Historical population
| Census | Pop. | Note | %± |
| 1820 | 899 |  | — |
| 1830 | 2,073 |  | 130.6% |
| 1840 | 4,051 |  | 95.4% |
| 1850 | 2,738 |  | −32.4% |
| 1860 | 3,282 |  | 19.9% |
| 1870 | 3,065 |  | −6.6% |
| 1880 | 2,971 |  | −3.1% |
| 1890 | 2,480 |  | −16.5% |
| 1900 | 2,480 |  | 0.0% |
| 1910 | 2,199 |  | −11.3% |
| 1920 | 1,817 |  | −17.4% |
| 1930 | 1,973 |  | 8.6% |
| 1940 | 2,184 |  | 10.7% |
| 1950 | 2,248 |  | 2.9% |
| 1960 | 2,489 |  | 10.7% |
| 1970 | 3,619 |  | 45.4% |
| 1980 | 5,455 |  | 50.7% |
| 1990 | 6,472 |  | 18.6% |
| 2000 | 7,331 |  | 13.3% |
| 2010 | 6,840 |  | −6.7% |
| 2016 (est.) | 6,597 |  | −3.6% |
U.S. Decennial Census

==Notable person==
- Curtis F. Shoup, Medal of Honor recipient

== Communities and locations in Scriba ==
- Klocks Corners - Located at the intersection of County Route 4 and the Klocks Corners Road. Named after Jermiah Klock.

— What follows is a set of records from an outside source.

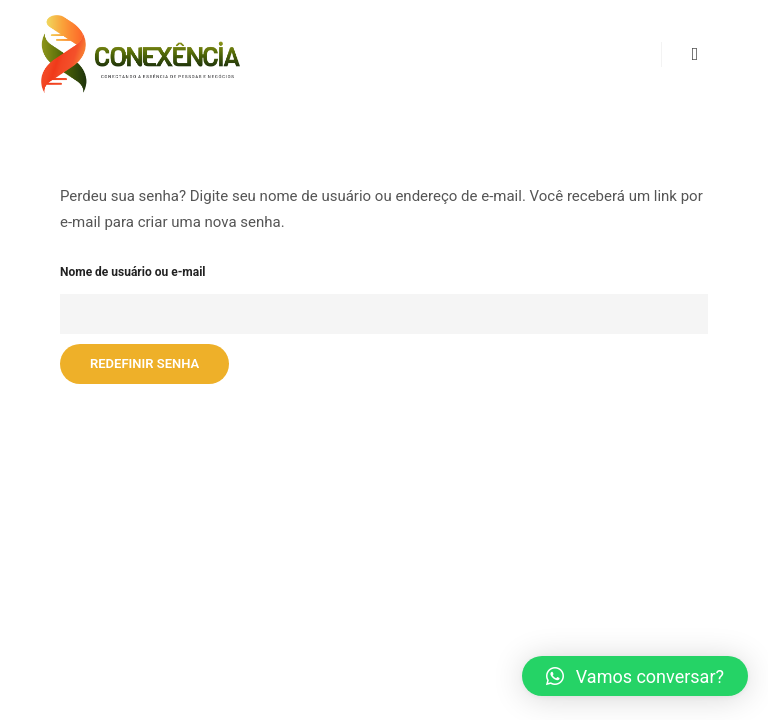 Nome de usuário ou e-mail (133, 272)
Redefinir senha (144, 363)
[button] (635, 676)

- Lycoming - A hamlet located in Scriba with its own zip code 13093 and a US post office, located on County Route 29.
- Scriba - The hamlet of Scriba located within route 104 and Creamery Road.
- North Scriba - a hamlet of Scriba, located at the intersection of County Routes 1 and 29. North Scriba Union cemetery is located here.
- South Scriba - a hamlet of Scriba, located at the intersection of County Routes 4 and 29.
- Lansing - a hamlet of Scriba, located at the intersection of County Routes 4 and 53.